Content starts
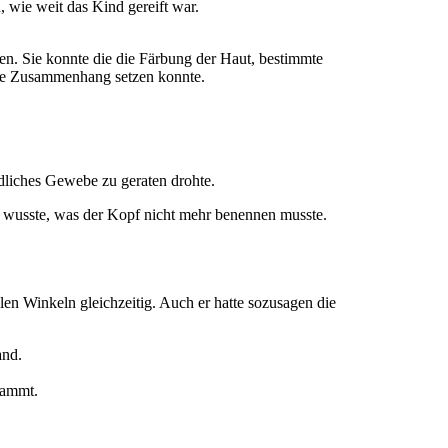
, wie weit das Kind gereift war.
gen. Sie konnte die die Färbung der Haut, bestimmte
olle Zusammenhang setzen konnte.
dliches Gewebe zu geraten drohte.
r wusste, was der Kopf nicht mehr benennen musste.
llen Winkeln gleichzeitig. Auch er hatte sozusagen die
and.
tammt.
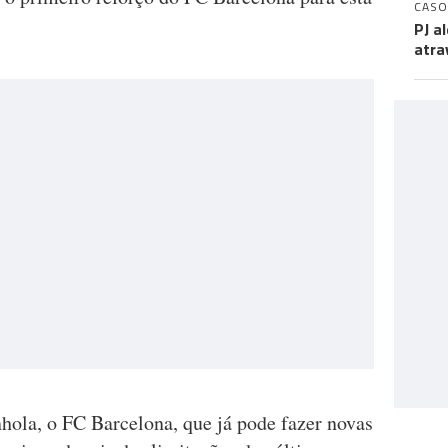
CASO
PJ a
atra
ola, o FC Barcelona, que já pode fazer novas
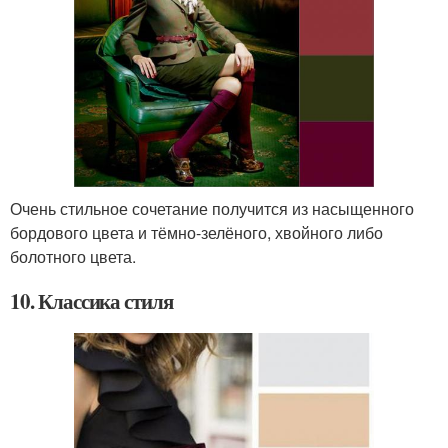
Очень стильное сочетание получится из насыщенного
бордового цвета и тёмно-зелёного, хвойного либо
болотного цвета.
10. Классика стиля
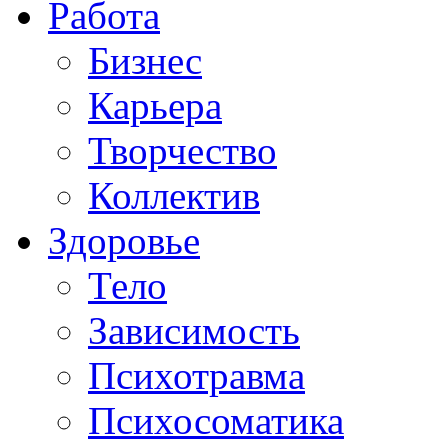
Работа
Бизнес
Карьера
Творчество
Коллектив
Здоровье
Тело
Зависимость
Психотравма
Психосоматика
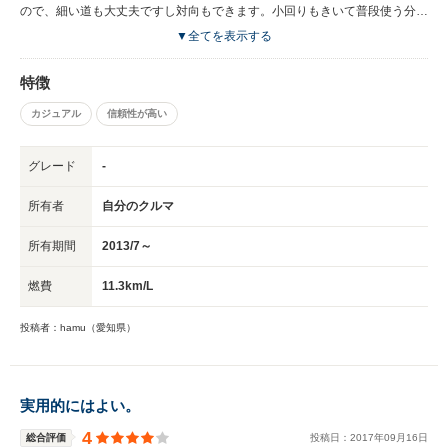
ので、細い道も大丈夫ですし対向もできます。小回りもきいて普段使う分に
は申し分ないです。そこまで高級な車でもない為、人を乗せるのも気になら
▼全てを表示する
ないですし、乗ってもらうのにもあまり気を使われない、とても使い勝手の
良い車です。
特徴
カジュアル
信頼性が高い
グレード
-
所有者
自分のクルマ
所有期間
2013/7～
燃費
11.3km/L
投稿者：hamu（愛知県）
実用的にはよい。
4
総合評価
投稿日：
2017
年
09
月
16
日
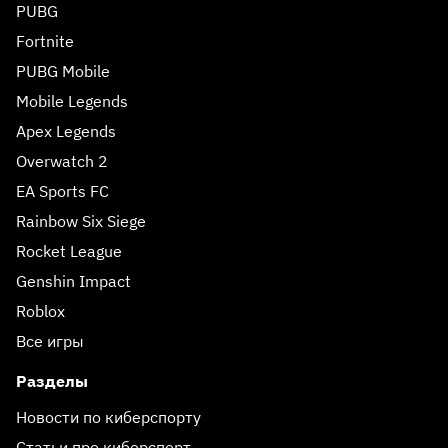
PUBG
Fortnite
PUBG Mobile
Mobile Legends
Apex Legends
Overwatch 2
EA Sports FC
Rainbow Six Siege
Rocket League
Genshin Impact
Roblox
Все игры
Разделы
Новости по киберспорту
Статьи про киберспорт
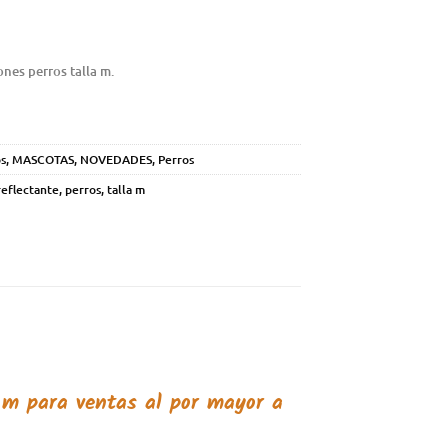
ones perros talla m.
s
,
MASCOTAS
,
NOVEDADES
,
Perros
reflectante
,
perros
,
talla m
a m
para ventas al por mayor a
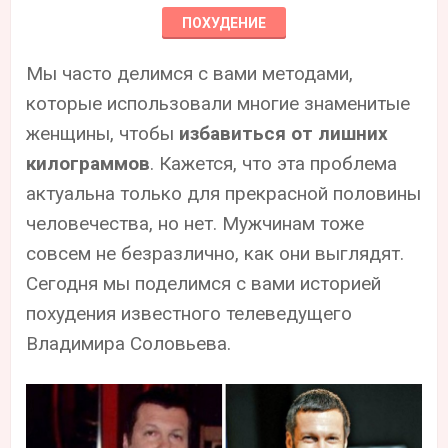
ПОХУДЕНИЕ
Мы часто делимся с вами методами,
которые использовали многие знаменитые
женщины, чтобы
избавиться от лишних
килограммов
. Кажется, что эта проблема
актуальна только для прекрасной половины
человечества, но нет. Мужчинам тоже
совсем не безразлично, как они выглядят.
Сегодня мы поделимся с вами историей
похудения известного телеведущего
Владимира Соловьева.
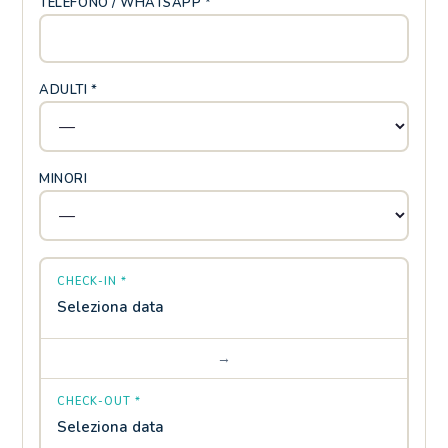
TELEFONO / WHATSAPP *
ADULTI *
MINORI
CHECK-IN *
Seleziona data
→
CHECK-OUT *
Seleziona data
Content ends
### Your task
Copy out each line of the data in which the word "konnte" appears.

### Solved problem
gen. Sie konnte die die Färbung der Haut, bestimmte
olle Zusammenhang setzen konnte.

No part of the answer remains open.